Today, Location-Based Services (LBS) is focused on expanding their markets and becoming as popular as other IT services. Especially in the mobile phone market in advanced countries, almost every mobile phone is equipped with a GPS and is LBS-ready. Yet, people do not use these services unless they are as easy and comfortable to use as MP3 players and music download services. Now new data compression technologies especially designed for LBS/GIS data are in high demand because of the following reasons:

  • Existing data compression technologies are insufficient to meet the demands of LBS/GIS
  • GIS data compression improve customer's experience of LBS
  • GIS data compression boosts LBS

There are a lot of data compression algorithms and methods available in the world. Each of them is designed and optimised for specialised purposes. Most compression tools are combinations of multiple compression algorithms and try to maximise the compression efficiency of target object data. Compression theory always uses the characteristics and inherent redundancy of target data.

Compression of audio data utilises the limited nature of human's cognition process, and cuts out sound which can hardly be heard.

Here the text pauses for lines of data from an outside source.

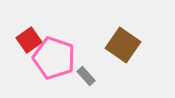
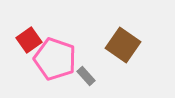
pink pentagon: moved 1 px right, 1 px down
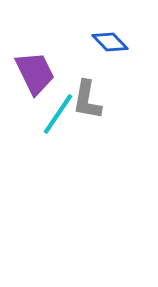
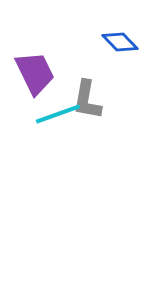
blue diamond: moved 10 px right
cyan line: rotated 36 degrees clockwise
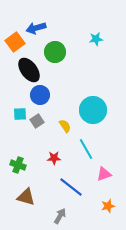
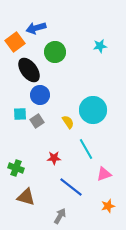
cyan star: moved 4 px right, 7 px down
yellow semicircle: moved 3 px right, 4 px up
green cross: moved 2 px left, 3 px down
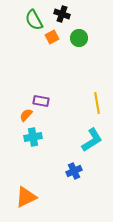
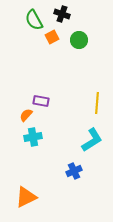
green circle: moved 2 px down
yellow line: rotated 15 degrees clockwise
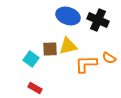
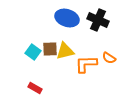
blue ellipse: moved 1 px left, 2 px down
yellow triangle: moved 3 px left, 5 px down
cyan square: moved 2 px right, 7 px up
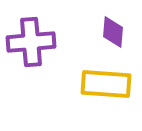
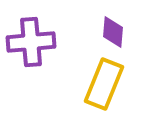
yellow rectangle: moved 2 px left; rotated 72 degrees counterclockwise
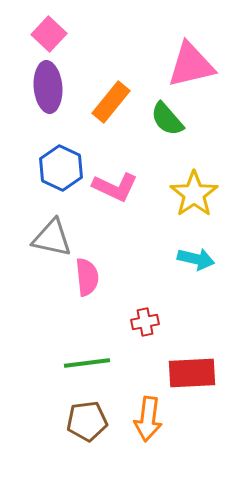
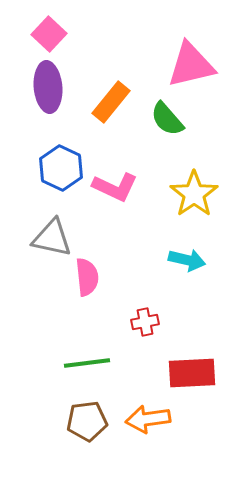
cyan arrow: moved 9 px left, 1 px down
orange arrow: rotated 75 degrees clockwise
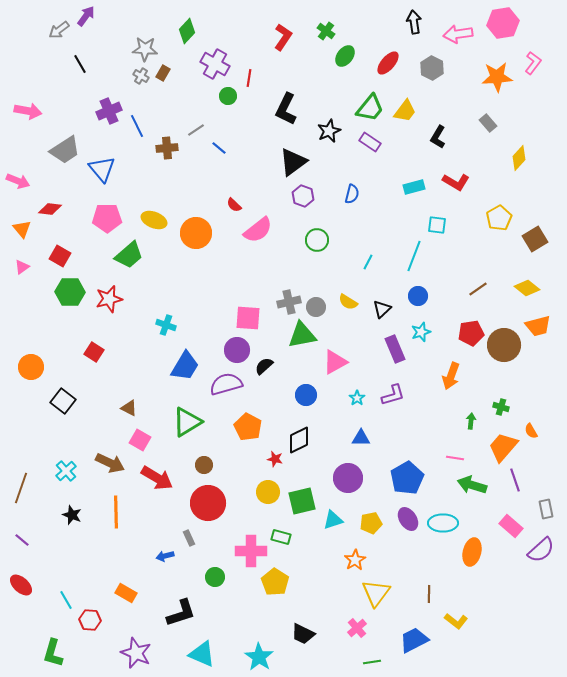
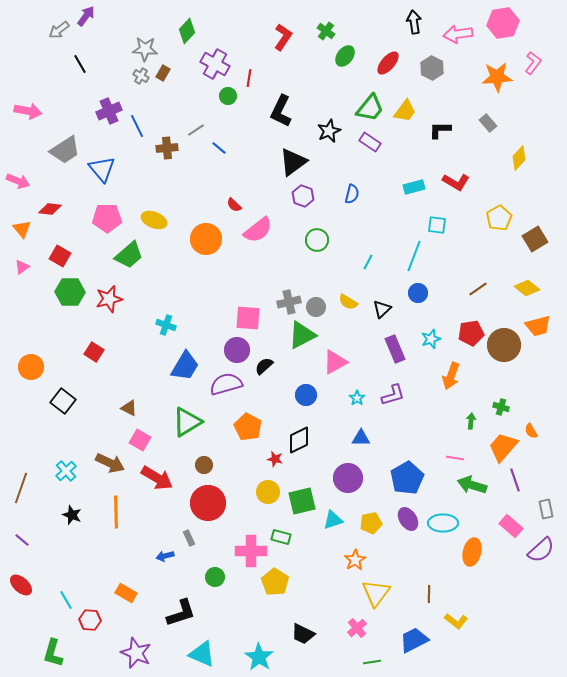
black L-shape at (286, 109): moved 5 px left, 2 px down
black L-shape at (438, 137): moved 2 px right, 7 px up; rotated 60 degrees clockwise
orange circle at (196, 233): moved 10 px right, 6 px down
blue circle at (418, 296): moved 3 px up
cyan star at (421, 332): moved 10 px right, 7 px down
green triangle at (302, 335): rotated 16 degrees counterclockwise
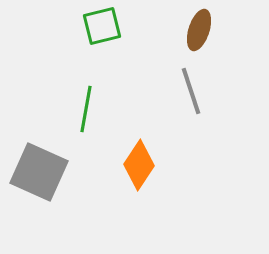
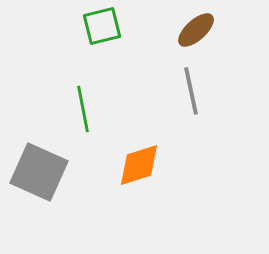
brown ellipse: moved 3 px left; rotated 30 degrees clockwise
gray line: rotated 6 degrees clockwise
green line: moved 3 px left; rotated 21 degrees counterclockwise
orange diamond: rotated 39 degrees clockwise
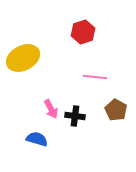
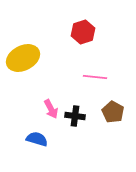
brown pentagon: moved 3 px left, 2 px down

In this case, the data compression is not 100% reversible but ensures adequate quality to allow pleasant listening. This is called 'Lossy' data compression. MP3 audio – MPEG layer 3 – is based on this principle and combines many algorithms to balance compression efficiency and quality loss. On the contrary, for file data, the compressionmust be 100% reversible. This is called 'Lossless' data compression. If the file is a text file, such as an English article or computer programming code, there should be repeating pattern of words and phrases. If there is a repeated pattern, an algorithm called Universal Coding can be used for lossless compression. LZW coding, which is used in GIF image format, is one example of Universal Coding. For visual image data, the fact that a pixel and its neighbour have similar colour is utilised as part of the mechanism of compression.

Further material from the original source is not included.